Bagi kaum sufi, cahaya tersebut adalah murni kuasa Tuhan, sang Sumber Cahaya. Maka untuk mendapatkan cahayaNya agar asmaNya dalam jiwa tersingkap oleh jiwa itu sendiri, mau tidak mau harus melakukan muroqobah kepadaNya. Jalan muroqobah tersebut bukan sembarang jalan, tapi jalan yang telah ditetapkan olehNya melalui wahyu agama kepada NabiNya.

Maka suluk ruhani, sebagai riyadhoh untuk mendatangkan cahaya guna menyingkap rahasia-rahasia jiwa secara eksistensial mesti bersambung kepada jiwa nubuwwah. Kesambungan tersebut tercipta melalui proses riyadhoh yang sebagaimana formatnya telah dicontohkan oleh Nabi.

Sementara ajaran kenabian sebagai ajaran keagamaan, terdiri dari dua segi yang harus menyatu secaya eksistensial dalam diri subyek, yang pertama adalah segi syariat, yang terkait hukum-hukum dan aturan syar’i, kedua adalah akhlak, baik lahir (etika) maupun batin (jiwa).

Jiwa yang Mencari Kebahagiaan Sejati

Sehingga seseorang yang hendak mencapai rahasia jiwanya sebagai upaya pencapaian kebahagiaan sejati, dia yang tunduk pada syariatNya, senantiasa berkhlak mulia, dan meneguhkan hatinya untuk senantiasa meletakkan Tuhan sebagai fokus tujuan hidupnya.
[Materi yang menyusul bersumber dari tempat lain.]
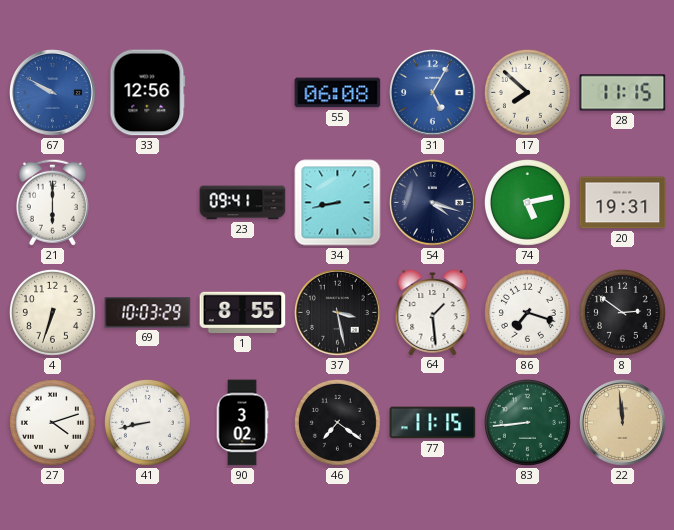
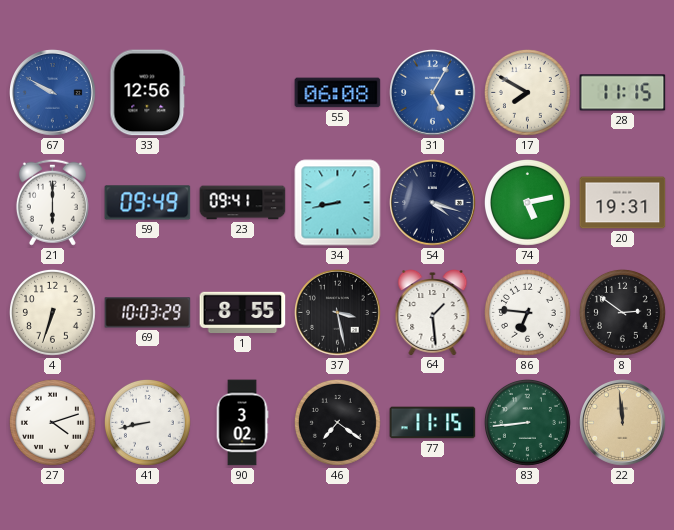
17: 7:52 -> 7:50
59: none -> 09:49
86: 7:18 -> 6:46
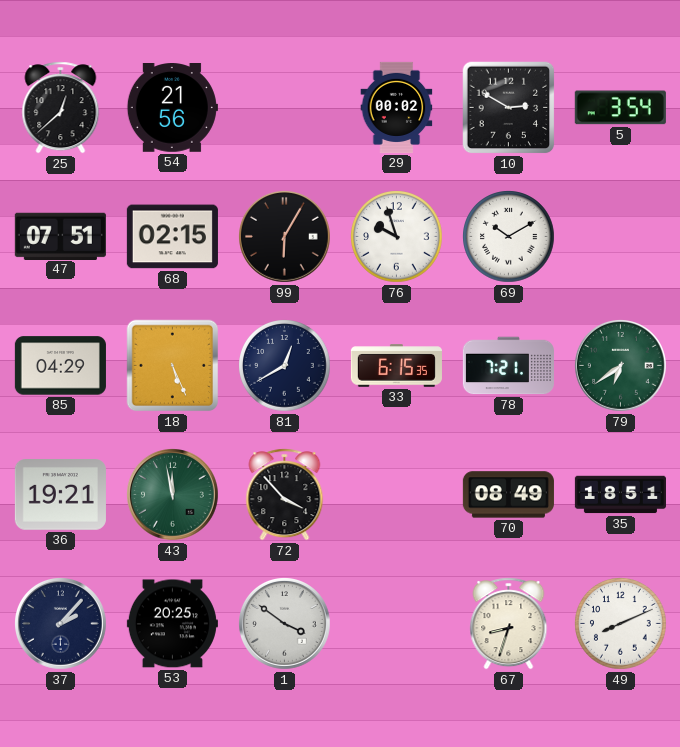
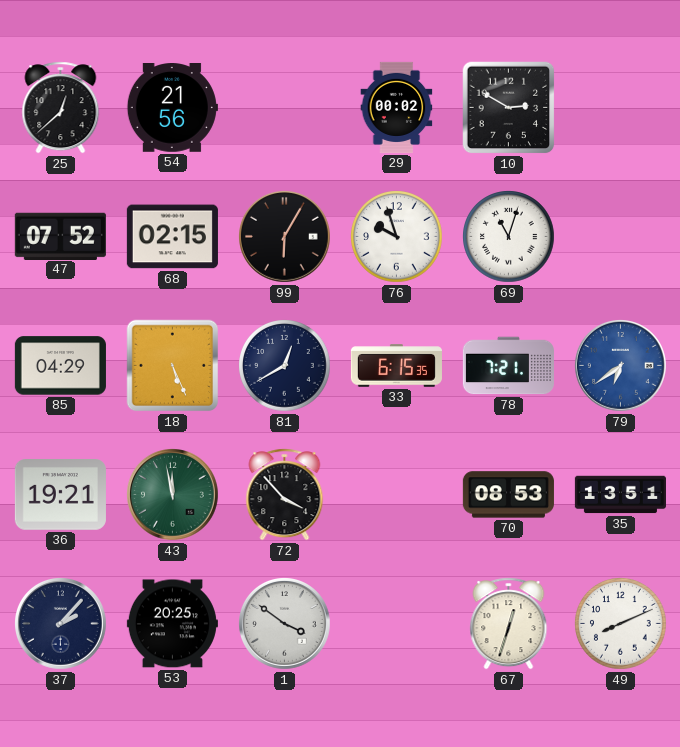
5: 3:54 -> none
47: 07:51 -> 07:52
69: 10:10 -> 11:03
79 dial: green -> blue
70: 08:49 -> 08:53
35: 18:51 -> 13:51
67: 8:33 -> 12:33
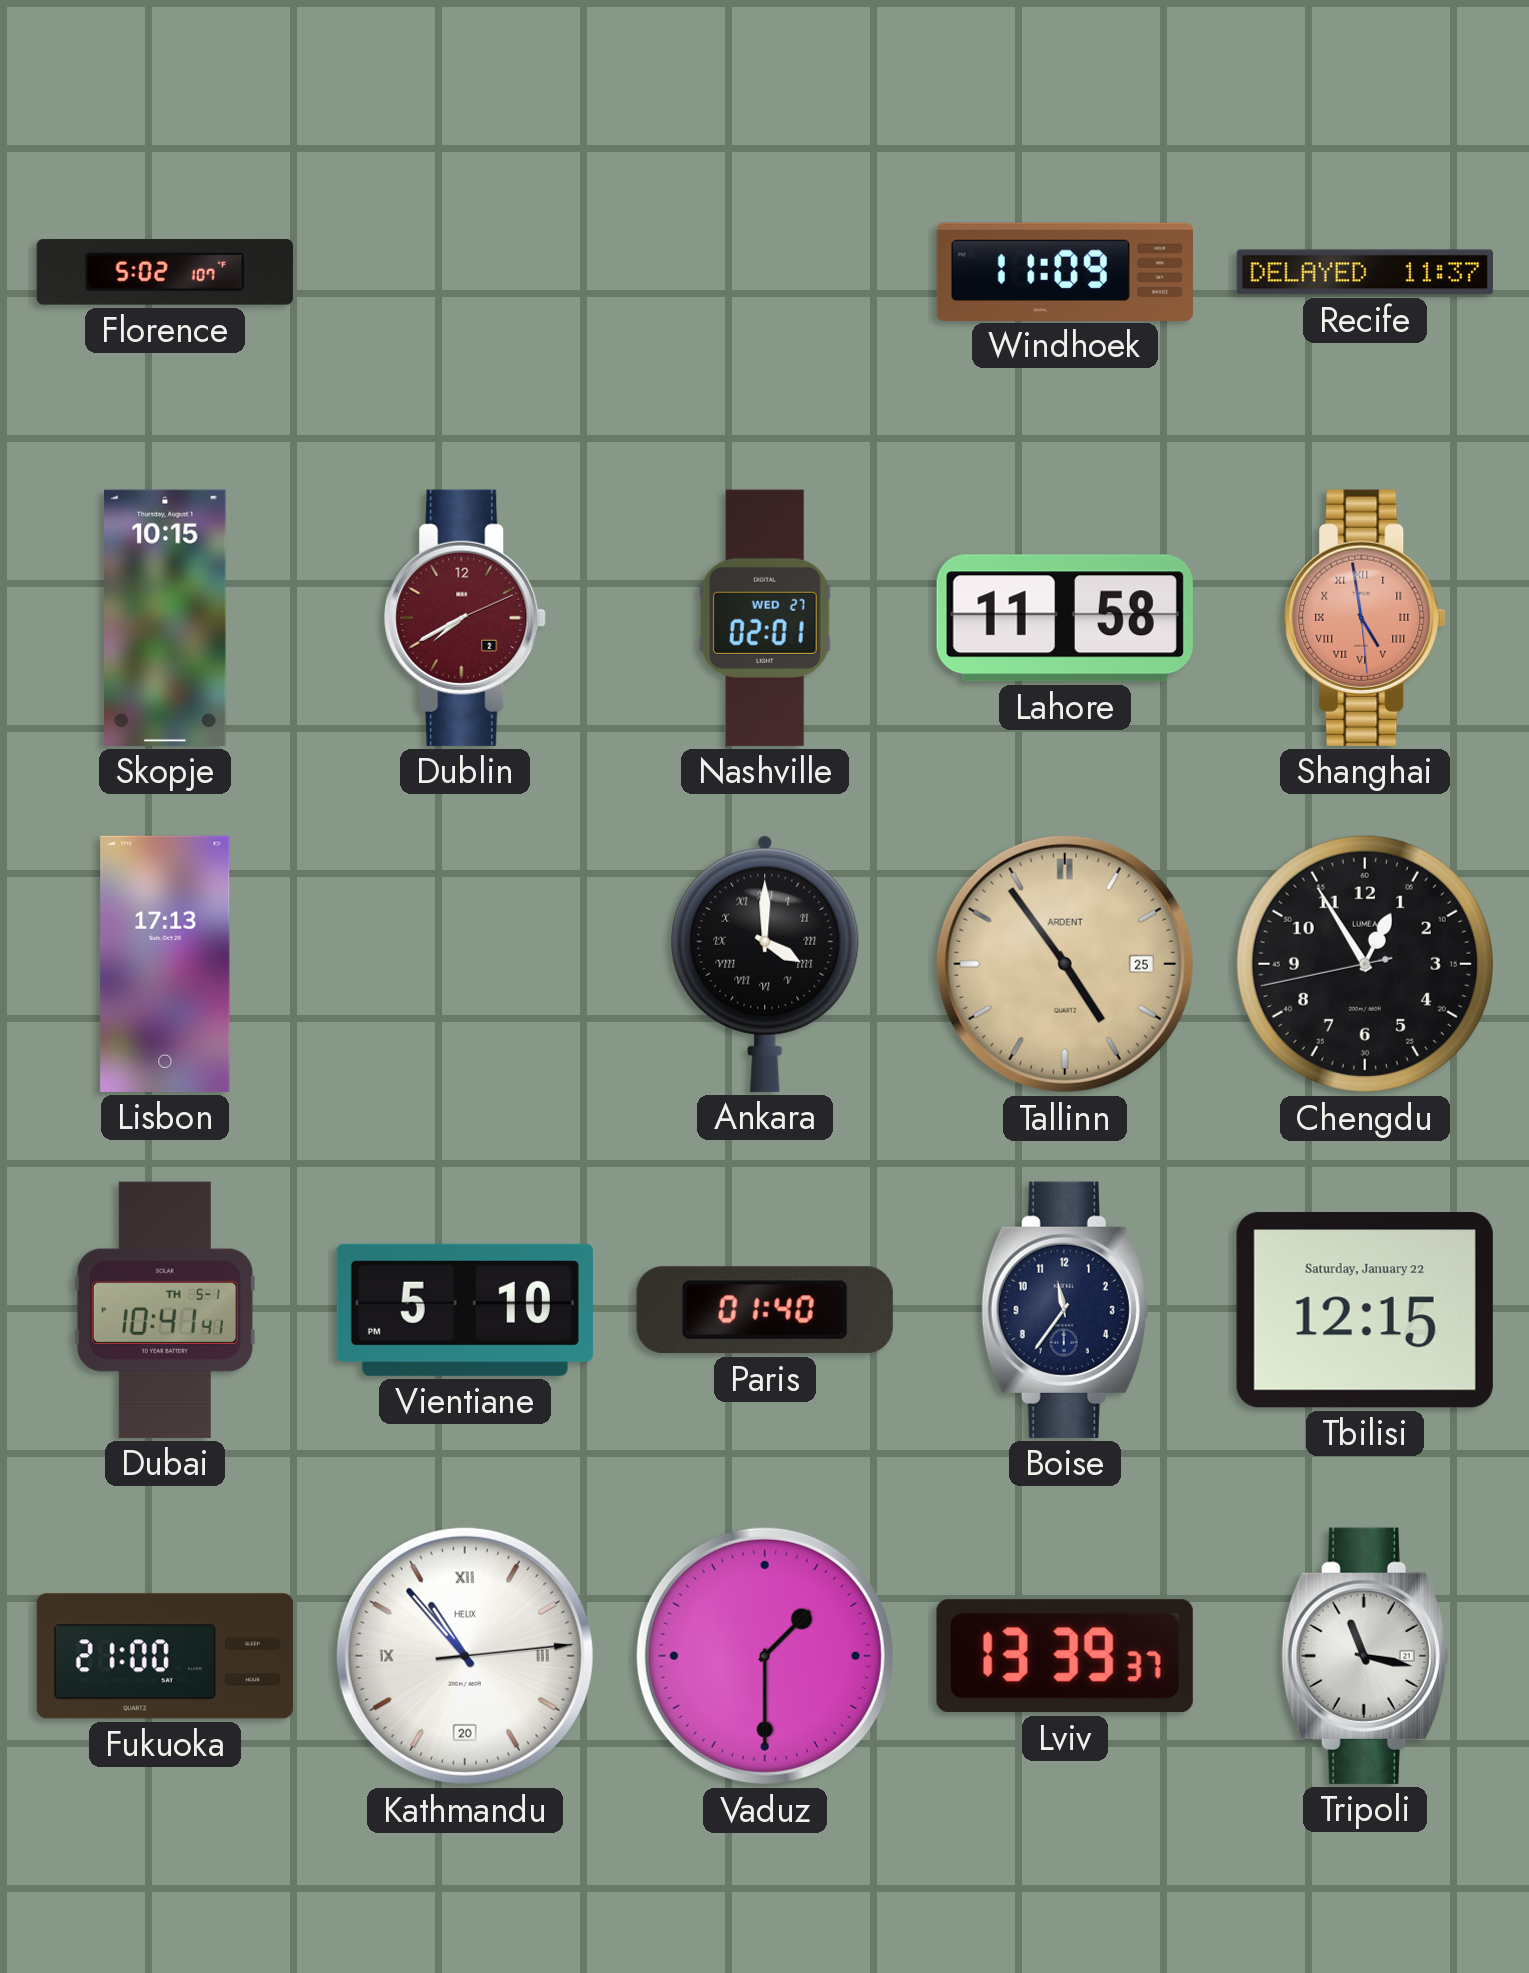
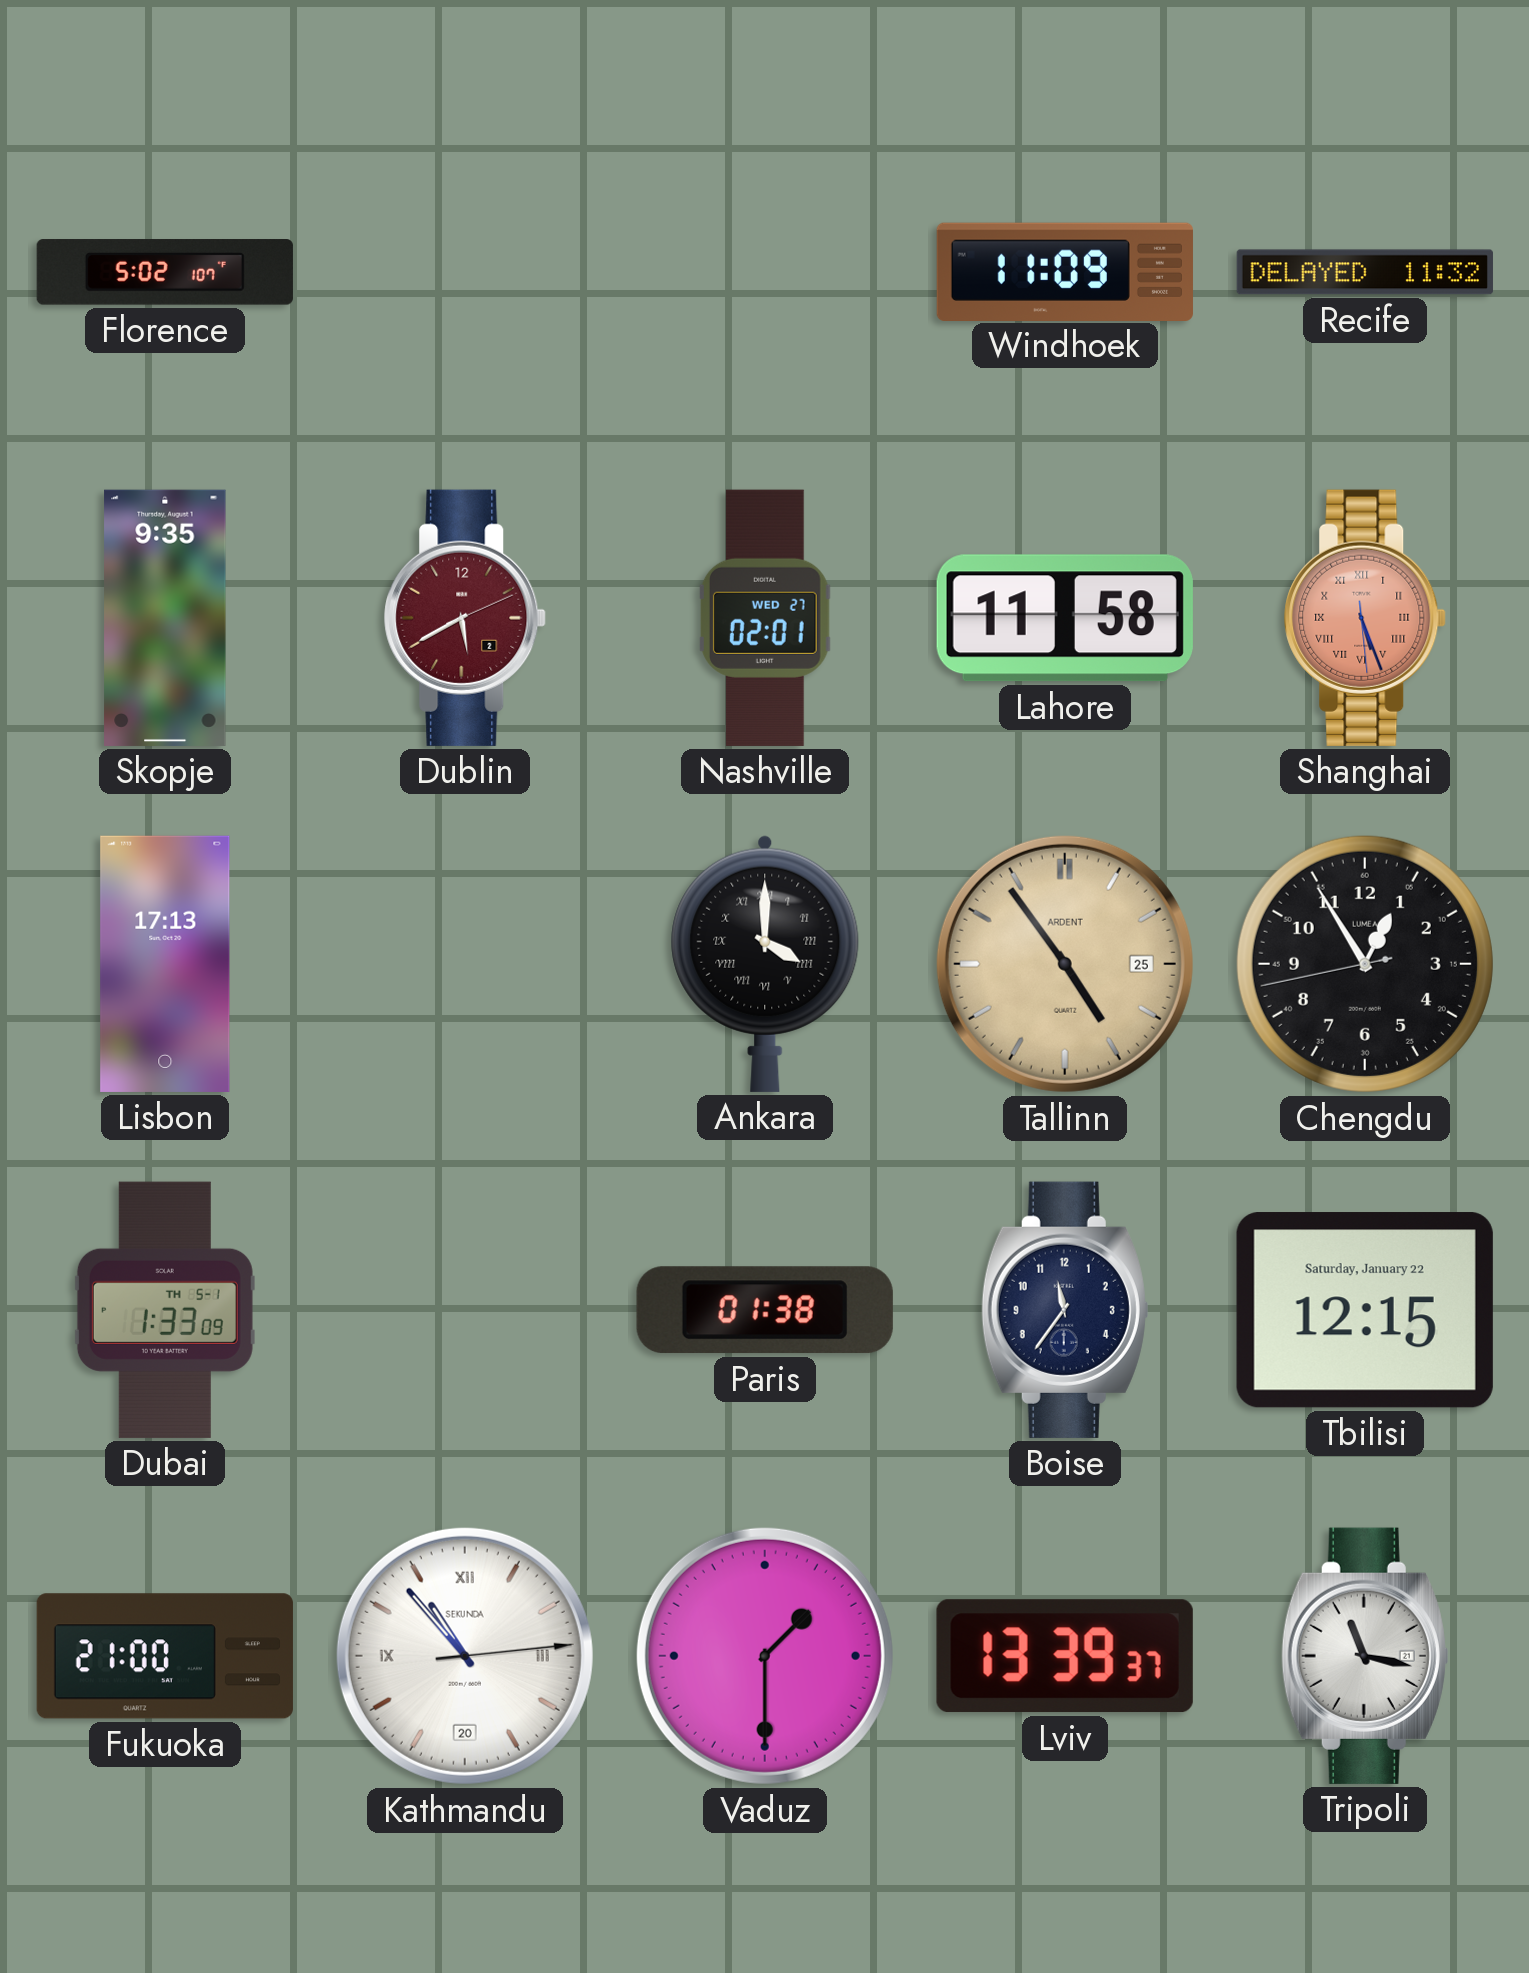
Recife: 11:37 -> 11:32
Skopje: 10:15 -> 9:35
Dublin: 7:40 -> 5:40
Shanghai: 4:58 -> 5:26
Dubai: 10:41 -> 1:33
Vientiane: 5:10 -> none
Paris: 01:40 -> 01:38
Kathmandu brand: HELIX -> SEKUNDA
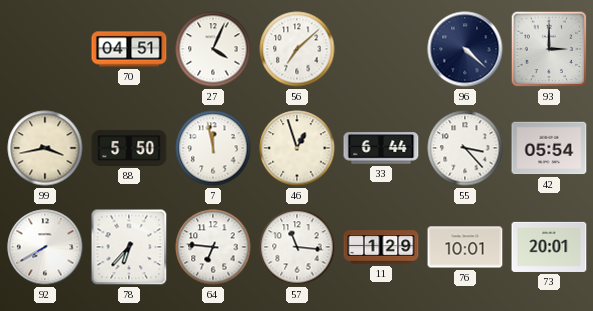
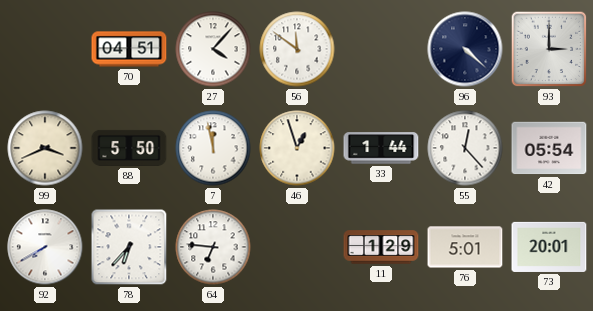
27: 4:04 -> 4:07
56: 7:08 -> 11:51
99: 3:43 -> 3:41
33: 6:44 -> 1:44
55: 3:23 -> 12:23
57: 11:16 -> none
76: 10:01 -> 5:01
Cahaya Tuhan, adalah sebab kebahagiaan jiwa, karena kebahagiaan adalah ketercapaian sesuatu atas potensi terbaik yang dimiliki oleh sesuatu itu sendiri. Jiwa memiliki tingkatan potensialnya yang berbeda sesuai hubungannya dengan realitas yang berbeda-beda.

Kebahagiaan material tercapai bila kebutuhan fisik terpenuhi, kebahagian akal terpenuhi bila sampai pada kebenaran pengetahuan. Namun lebih dari itu semua, ada kebahagiaan yang dituntut oleh jiwa itu sendiri, yakni kebahagiaan yang abadi, yang meskipun dua kebahagiaan sebelumnya belum tercapai secara maksimal, manusia bisa hidup dalam keutuhan eksistensialnya.

Hal tersebut bisa terlihat dengan sejumlah fakta, betapa banyak mereka yang terpenuhi hajat materialnya tetap merasa kosong jiwanya, bahkan mereka yang telah melanglang buana dalam silang sengkarut pengetahuan juga tak jarang merasa gersang jiwanya. Jiwa yang gersang adalah tuntutan bahwa ia hendak menginginkan yang hakiki, asma ilahi.

Karena dengan asma ilahi inilah, jiwa akan melihat realitas sepenuhnya fana, bayangan, tak sejati, karena yang ia lihat adalah asma yang terbentang di segala ufuk. Jiwanya yang menyingkap asmaNya bukan lagi jiwa yang terdifferensiasi dari alam, tapi cahaya Tuhan lah yang membentangkan ayat-ayatNya yang terselubung di alam semesta ke hadapan jiwanya yang juga bersendikan ayat-ayat (asmaNya), ayat bertemu ayat, asma bertemu asma, cahaya Tuhan menyatukan semua.

Mengapa cahaya Tuhan dapat menyatukan semua? karena semua berada dalam garis cahayaNya sendiri. Tidak ada yang selain diriNya, kecuali ia adalah manifestasi DiriNya sendiri.

Alam (Makro-Mikro) bersama DiriNya, di dalam DiriNya, dari DiriNya dan kembali padaNya.

Tiada kebahagiaan tanpa cahayaNya, tiada kebahagiaan tanpa kesatuan bersama diriNya, tiada kebahagiaan kesadaran akan asmaNya.